• _DATA SHOWN_:
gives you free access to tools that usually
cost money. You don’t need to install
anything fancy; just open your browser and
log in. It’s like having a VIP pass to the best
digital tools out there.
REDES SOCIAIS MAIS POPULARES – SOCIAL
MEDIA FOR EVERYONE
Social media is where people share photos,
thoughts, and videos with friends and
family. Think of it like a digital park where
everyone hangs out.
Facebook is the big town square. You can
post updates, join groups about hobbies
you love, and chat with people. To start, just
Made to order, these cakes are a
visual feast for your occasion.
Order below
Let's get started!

==

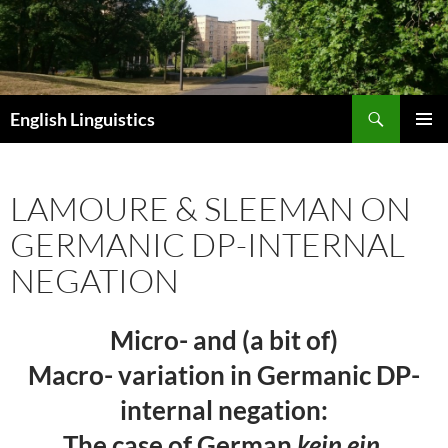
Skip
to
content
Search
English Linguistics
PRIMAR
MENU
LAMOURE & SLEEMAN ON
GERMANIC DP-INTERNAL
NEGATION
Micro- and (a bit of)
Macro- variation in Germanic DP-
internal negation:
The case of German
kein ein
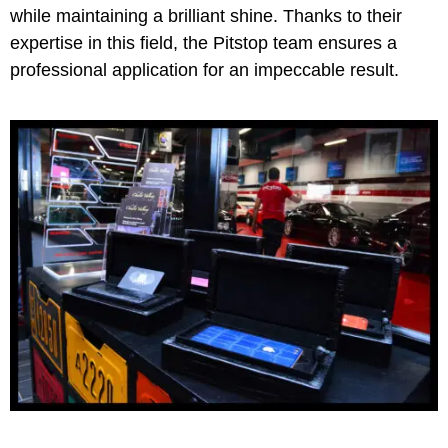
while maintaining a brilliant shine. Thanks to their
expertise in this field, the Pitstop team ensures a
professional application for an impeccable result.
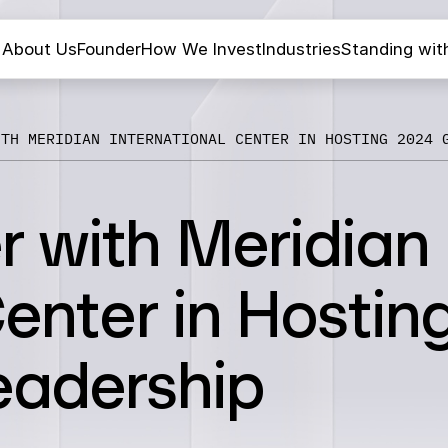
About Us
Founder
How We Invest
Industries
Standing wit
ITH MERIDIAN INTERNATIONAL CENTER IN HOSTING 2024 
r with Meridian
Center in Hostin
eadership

* * *

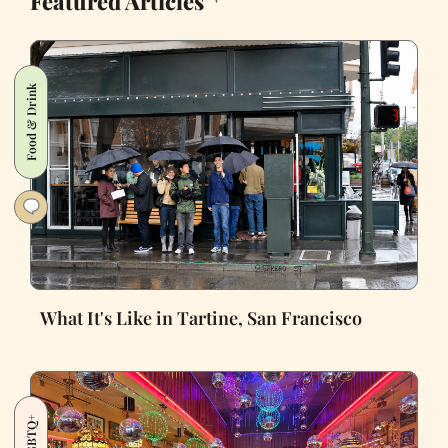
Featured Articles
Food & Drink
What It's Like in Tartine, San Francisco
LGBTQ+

• _TASK STATEMENT_: Only the lines above from the one with "MEDIA FOR EVERYONE" up to and including the one with "Let's get started!" should be repeated, exactly as written.

• _ANSWER TO THIS TASK_:
MEDIA FOR EVERYONE
Social media is where people share photos,
thoughts, and videos with friends and
family. Think of it like a digital park where
everyone hangs out.
Facebook is the big town square. You can
post updates, join groups about hobbies
you love, and chat with people. To start, just
Made to order, these cakes are a
visual feast for your occasion.
Order below
Let's get started!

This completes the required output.